====== ENTRIES PROVIDED
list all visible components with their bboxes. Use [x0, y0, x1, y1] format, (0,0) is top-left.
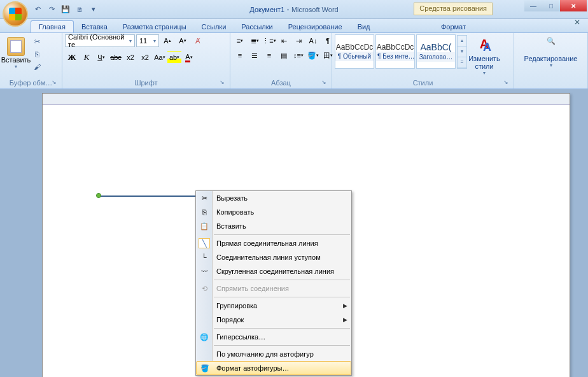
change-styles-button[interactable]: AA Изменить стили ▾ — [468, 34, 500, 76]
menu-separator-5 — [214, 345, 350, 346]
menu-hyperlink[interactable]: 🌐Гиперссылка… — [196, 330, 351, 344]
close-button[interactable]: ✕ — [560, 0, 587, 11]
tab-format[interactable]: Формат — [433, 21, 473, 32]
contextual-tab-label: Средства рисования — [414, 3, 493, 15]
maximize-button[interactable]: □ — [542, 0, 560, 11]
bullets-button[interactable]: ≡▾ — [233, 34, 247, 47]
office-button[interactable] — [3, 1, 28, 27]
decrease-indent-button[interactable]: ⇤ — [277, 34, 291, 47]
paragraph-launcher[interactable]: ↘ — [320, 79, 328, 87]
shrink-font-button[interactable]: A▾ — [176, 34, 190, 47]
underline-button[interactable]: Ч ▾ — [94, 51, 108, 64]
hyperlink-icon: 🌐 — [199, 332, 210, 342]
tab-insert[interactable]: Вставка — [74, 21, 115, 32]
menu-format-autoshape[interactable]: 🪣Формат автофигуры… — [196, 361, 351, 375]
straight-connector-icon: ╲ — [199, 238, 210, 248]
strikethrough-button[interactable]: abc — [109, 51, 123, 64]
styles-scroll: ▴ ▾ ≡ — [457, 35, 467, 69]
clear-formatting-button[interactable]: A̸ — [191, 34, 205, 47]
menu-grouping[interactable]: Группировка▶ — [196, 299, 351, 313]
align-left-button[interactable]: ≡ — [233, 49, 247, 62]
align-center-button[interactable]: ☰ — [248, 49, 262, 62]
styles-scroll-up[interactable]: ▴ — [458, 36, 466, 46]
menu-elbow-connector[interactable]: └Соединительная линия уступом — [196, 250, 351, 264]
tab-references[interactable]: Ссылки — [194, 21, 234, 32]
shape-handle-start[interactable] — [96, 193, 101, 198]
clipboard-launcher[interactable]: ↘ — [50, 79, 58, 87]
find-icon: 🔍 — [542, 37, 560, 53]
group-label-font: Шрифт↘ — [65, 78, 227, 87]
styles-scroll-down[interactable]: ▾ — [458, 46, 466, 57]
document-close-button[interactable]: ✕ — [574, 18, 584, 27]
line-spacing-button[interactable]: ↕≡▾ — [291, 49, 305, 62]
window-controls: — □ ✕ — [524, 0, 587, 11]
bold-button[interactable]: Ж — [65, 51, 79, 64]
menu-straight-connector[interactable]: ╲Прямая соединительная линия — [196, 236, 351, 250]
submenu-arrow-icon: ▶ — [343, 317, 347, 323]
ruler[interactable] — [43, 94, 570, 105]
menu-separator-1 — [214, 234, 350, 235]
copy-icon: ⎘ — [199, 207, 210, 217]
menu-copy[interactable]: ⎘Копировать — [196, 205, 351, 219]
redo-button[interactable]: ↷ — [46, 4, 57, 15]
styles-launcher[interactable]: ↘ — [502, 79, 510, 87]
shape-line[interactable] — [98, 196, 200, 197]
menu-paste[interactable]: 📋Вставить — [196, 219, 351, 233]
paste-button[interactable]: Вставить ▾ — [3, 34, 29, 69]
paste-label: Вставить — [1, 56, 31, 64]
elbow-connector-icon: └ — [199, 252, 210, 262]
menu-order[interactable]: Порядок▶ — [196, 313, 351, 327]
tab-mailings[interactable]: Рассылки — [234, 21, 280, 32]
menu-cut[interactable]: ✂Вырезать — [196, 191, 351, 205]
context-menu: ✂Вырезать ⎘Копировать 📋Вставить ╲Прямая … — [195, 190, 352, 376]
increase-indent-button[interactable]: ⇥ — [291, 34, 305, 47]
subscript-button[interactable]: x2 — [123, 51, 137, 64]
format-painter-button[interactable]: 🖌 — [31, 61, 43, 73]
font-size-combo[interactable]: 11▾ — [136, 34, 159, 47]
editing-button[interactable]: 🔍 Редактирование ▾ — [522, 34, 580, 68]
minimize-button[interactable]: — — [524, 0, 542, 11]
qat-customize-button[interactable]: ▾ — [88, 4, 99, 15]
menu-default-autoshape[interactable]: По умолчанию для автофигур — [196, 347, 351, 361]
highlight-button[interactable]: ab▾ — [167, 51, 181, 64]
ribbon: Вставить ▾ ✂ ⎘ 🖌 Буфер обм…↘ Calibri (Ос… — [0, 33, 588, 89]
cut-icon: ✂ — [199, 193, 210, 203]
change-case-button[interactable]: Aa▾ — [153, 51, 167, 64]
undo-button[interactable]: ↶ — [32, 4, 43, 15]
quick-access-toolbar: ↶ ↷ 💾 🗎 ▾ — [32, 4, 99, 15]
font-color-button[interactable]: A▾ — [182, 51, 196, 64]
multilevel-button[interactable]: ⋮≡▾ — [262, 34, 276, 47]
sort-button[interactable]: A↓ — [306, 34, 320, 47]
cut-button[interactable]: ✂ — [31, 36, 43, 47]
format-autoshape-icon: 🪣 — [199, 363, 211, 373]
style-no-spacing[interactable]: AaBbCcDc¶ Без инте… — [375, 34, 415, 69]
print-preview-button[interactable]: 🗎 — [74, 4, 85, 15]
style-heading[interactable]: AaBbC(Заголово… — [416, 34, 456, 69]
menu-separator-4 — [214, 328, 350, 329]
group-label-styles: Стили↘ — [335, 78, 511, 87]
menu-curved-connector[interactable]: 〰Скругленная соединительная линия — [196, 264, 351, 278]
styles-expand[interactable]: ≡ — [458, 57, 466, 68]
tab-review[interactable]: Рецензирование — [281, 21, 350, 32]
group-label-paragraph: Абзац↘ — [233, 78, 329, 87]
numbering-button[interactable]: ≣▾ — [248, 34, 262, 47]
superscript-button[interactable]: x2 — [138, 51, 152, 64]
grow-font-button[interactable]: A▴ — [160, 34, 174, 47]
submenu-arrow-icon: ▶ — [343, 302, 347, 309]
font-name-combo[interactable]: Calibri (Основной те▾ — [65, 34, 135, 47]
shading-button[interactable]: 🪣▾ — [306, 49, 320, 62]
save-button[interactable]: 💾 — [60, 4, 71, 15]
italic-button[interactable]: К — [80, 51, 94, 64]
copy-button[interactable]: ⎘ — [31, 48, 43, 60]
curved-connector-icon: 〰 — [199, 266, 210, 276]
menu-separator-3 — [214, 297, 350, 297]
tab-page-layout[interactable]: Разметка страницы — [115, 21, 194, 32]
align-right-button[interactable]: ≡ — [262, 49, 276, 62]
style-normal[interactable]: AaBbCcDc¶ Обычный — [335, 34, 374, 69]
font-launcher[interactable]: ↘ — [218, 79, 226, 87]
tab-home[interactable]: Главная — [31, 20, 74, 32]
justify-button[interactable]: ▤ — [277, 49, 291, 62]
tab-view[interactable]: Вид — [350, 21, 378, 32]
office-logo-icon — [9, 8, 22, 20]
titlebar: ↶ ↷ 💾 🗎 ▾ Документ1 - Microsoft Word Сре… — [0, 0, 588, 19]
============
ASSIGNMENT: Could you output every record above exactly as written, leaving out the pictures?

RESPONSE AREA:
list all visible components with their bboxes. Use [x0, y0, x1, y1] format, (0,0) is top-left.
change-styles-button[interactable]: AA Изменить стили ▾ — [468, 34, 500, 76]
menu-separator-5 — [214, 345, 350, 346]
menu-hyperlink[interactable]: 🌐Гиперссылка… — [196, 330, 351, 344]
close-button[interactable]: ✕ — [560, 0, 587, 11]
tab-format[interactable]: Формат — [433, 21, 473, 32]
contextual-tab-label: Средства рисования — [414, 3, 493, 15]
maximize-button[interactable]: □ — [542, 0, 560, 11]
bullets-button[interactable]: ≡▾ — [233, 34, 247, 47]
office-button[interactable] — [3, 1, 28, 27]
decrease-indent-button[interactable]: ⇤ — [277, 34, 291, 47]
paragraph-launcher[interactable]: ↘ — [320, 79, 328, 87]
shrink-font-button[interactable]: A▾ — [176, 34, 190, 47]
underline-button[interactable]: Ч ▾ — [94, 51, 108, 64]
hyperlink-icon: 🌐 — [199, 332, 210, 342]
tab-insert[interactable]: Вставка — [74, 21, 115, 32]
menu-format-autoshape[interactable]: 🪣Формат автофигуры… — [196, 361, 351, 375]
straight-connector-icon: ╲ — [199, 238, 210, 248]
strikethrough-button[interactable]: abc — [109, 51, 123, 64]
styles-scroll: ▴ ▾ ≡ — [457, 35, 467, 69]
clear-formatting-button[interactable]: A̸ — [191, 34, 205, 47]
menu-grouping[interactable]: Группировка▶ — [196, 299, 351, 313]
align-left-button[interactable]: ≡ — [233, 49, 247, 62]
align-center-button[interactable]: ☰ — [248, 49, 262, 62]
styles-scroll-up[interactable]: ▴ — [458, 36, 466, 46]
menu-elbow-connector[interactable]: └Соединительная линия уступом — [196, 250, 351, 264]
tab-references[interactable]: Ссылки — [194, 21, 234, 32]
shape-handle-start[interactable] — [96, 193, 101, 198]
clipboard-launcher[interactable]: ↘ — [50, 79, 58, 87]
find-icon: 🔍 — [542, 37, 560, 53]
group-label-font: Шрифт↘ — [65, 78, 227, 87]
styles-scroll-down[interactable]: ▾ — [458, 46, 466, 57]
document-close-button[interactable]: ✕ — [574, 18, 584, 27]
line-spacing-button[interactable]: ↕≡▾ — [291, 49, 305, 62]
window-controls: — □ ✕ — [524, 0, 587, 11]
bold-button[interactable]: Ж — [65, 51, 79, 64]
menu-straight-connector[interactable]: ╲Прямая соединительная линия — [196, 236, 351, 250]
submenu-arrow-icon: ▶ — [343, 317, 347, 323]
ruler[interactable] — [43, 94, 570, 105]
menu-separator-1 — [214, 234, 350, 235]
copy-icon: ⎘ — [199, 207, 210, 217]
menu-copy[interactable]: ⎘Копировать — [196, 205, 351, 219]
redo-button[interactable]: ↷ — [46, 4, 57, 15]
styles-launcher[interactable]: ↘ — [502, 79, 510, 87]
shape-line[interactable] — [98, 196, 200, 197]
menu-paste[interactable]: 📋Вставить — [196, 219, 351, 233]
paste-button[interactable]: Вставить ▾ — [3, 34, 29, 69]
paste-label: Вставить — [1, 56, 31, 64]
elbow-connector-icon: └ — [199, 252, 210, 262]
menu-order[interactable]: Порядок▶ — [196, 313, 351, 327]
tab-mailings[interactable]: Рассылки — [234, 21, 280, 32]
menu-cut[interactable]: ✂Вырезать — [196, 191, 351, 205]
context-menu: ✂Вырезать ⎘Копировать 📋Вставить ╲Прямая … — [195, 190, 352, 376]
increase-indent-button[interactable]: ⇥ — [291, 34, 305, 47]
subscript-button[interactable]: x2 — [123, 51, 137, 64]
format-painter-button[interactable]: 🖌 — [31, 61, 43, 73]
font-size-combo[interactable]: 11▾ — [136, 34, 159, 47]
editing-button[interactable]: 🔍 Редактирование ▾ — [522, 34, 580, 68]
minimize-button[interactable]: — — [524, 0, 542, 11]
qat-customize-button[interactable]: ▾ — [88, 4, 99, 15]
menu-default-autoshape[interactable]: По умолчанию для автофигур — [196, 347, 351, 361]
highlight-button[interactable]: ab▾ — [167, 51, 181, 64]
ribbon: Вставить ▾ ✂ ⎘ 🖌 Буфер обм…↘ Calibri (Ос… — [0, 33, 588, 89]
cut-icon: ✂ — [199, 193, 210, 203]
change-case-button[interactable]: Aa▾ — [153, 51, 167, 64]
undo-button[interactable]: ↶ — [32, 4, 43, 15]
quick-access-toolbar: ↶ ↷ 💾 🗎 ▾ — [32, 4, 99, 15]
font-color-button[interactable]: A▾ — [182, 51, 196, 64]
multilevel-button[interactable]: ⋮≡▾ — [262, 34, 276, 47]
sort-button[interactable]: A↓ — [306, 34, 320, 47]
cut-button[interactable]: ✂ — [31, 36, 43, 47]
format-autoshape-icon: 🪣 — [199, 363, 211, 373]
style-no-spacing[interactable]: AaBbCcDc¶ Без инте… — [375, 34, 415, 69]
print-preview-button[interactable]: 🗎 — [74, 4, 85, 15]
style-heading[interactable]: AaBbC(Заголово… — [416, 34, 456, 69]
menu-separator-4 — [214, 328, 350, 329]
group-label-styles: Стили↘ — [335, 78, 511, 87]
menu-curved-connector[interactable]: 〰Скругленная соединительная линия — [196, 264, 351, 278]
styles-expand[interactable]: ≡ — [458, 57, 466, 68]
tab-review[interactable]: Рецензирование — [281, 21, 350, 32]
group-label-paragraph: Абзац↘ — [233, 78, 329, 87]
numbering-button[interactable]: ≣▾ — [248, 34, 262, 47]
superscript-button[interactable]: x2 — [138, 51, 152, 64]
grow-font-button[interactable]: A▴ — [160, 34, 174, 47]
submenu-arrow-icon: ▶ — [343, 302, 347, 309]
font-name-combo[interactable]: Calibri (Основной те▾ — [65, 34, 135, 47]
shading-button[interactable]: 🪣▾ — [306, 49, 320, 62]
save-button[interactable]: 💾 — [60, 4, 71, 15]
italic-button[interactable]: К — [80, 51, 94, 64]
copy-button[interactable]: ⎘ — [31, 48, 43, 60]
curved-connector-icon: 〰 — [199, 266, 210, 276]
menu-separator-3 — [214, 297, 350, 297]
tab-page-layout[interactable]: Разметка страницы — [115, 21, 194, 32]
align-right-button[interactable]: ≡ — [262, 49, 276, 62]
style-normal[interactable]: AaBbCcDc¶ Обычный — [335, 34, 374, 69]
font-launcher[interactable]: ↘ — [218, 79, 226, 87]
tab-home[interactable]: Главная — [31, 20, 74, 32]
justify-button[interactable]: ▤ — [277, 49, 291, 62]
tab-view[interactable]: Вид — [350, 21, 378, 32]
office-logo-icon — [9, 8, 22, 20]
titlebar: ↶ ↷ 💾 🗎 ▾ Документ1 - Microsoft Word Сре… — [0, 0, 588, 19]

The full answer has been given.